Patients treated with curative intent and followed prospectively were included. The SB loops closed to CTV were delineated, but no specific dose constraint was applied. The dosimetric data, converted in 2-Gy equivalent, were confronted with the occurrence of late morbidity assessed using the CTC-AE 3.0. Dose–effect relationships were assessed using mean-dose comparisons, log-rank tests on event-free periods, and probit analyses.
A total of 115 patients with a median followup of 35.5 months were included. Highest grade per patient was: Grades 0 for 17, 1 for 75, 2 for 20, and 3 for 3. The mean D2cm3 and D0.1cm3 were, respectively, 68.7 ± 13.6 Gy and 85.8 ± 33.1 Gy and did not differ according to event severity (p = 0.47 and p = 0.52), even when comparing Grades 0–1 vs. 2–4 events (68.0 ± 12.4 vs. 71.4 ± 17.7 Gy; p = 0.38 and 83.7 ± 26.4 vs. 94.5 ± 51.9 Gy; p = 0.33).
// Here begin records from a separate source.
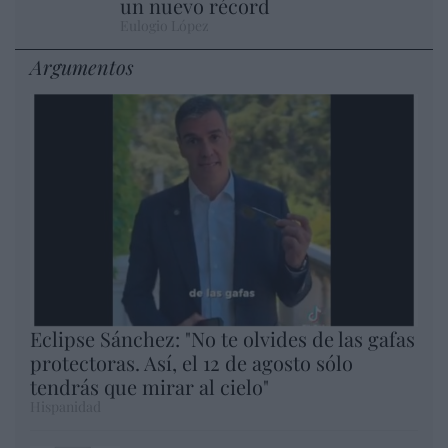
un nuevo récord
Eulogio López
Argumentos
Eclipse Sánchez: "No te olvides de las gafas
protectoras. Así, el 12 de agosto sólo
tendrás que mirar al cielo"
Hispanidad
Log-rank tests were performed after splitting the cohort according to four D2cm3 levels: >80 Gy, 70–79 Gy, 60–70 Gy, and <60 Gy. No difference was observed for Grades 1–4, Grades 2–4, or Grades 3–4 (p = 0.21–0.52). Probit analyses showed no correlation between the dosimetric parameters and probability of Grades 1–4, 2–4, or 3–4 events (p = 0.19–0.48).
No significant dose–volume effect relationships were demonstrated between the D2cm3 and D0.1cm3 and the probability of late SB morbidity. These parameters should not limit the pulsed-dose rate brachytherapy optimization process.